## Your objective
From start to end, write out the following data exactly, apart from its images.

## Supplied material

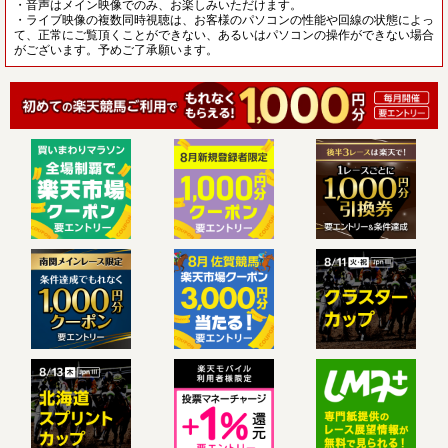
・音声はメイン映像でのみ、お楽しみいただけます。
・ライブ映像の複数同時視聴は、お客様のパソコンの性能や回線の状態によっ
て、正常にご覧頂くことができない、あるいはパソコンの操作ができない場合
がございます。予めご了承願います。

## Response area
・音声はメイン映像でのみ、お楽しみいただけます。
・ライブ映像の複数同時視聴は、お客様のパソコンの性能や回線の状態によっ
て、正常にご覧頂くことができない、あるいはパソコンの操作ができない場合
がございます。予めご了承願います。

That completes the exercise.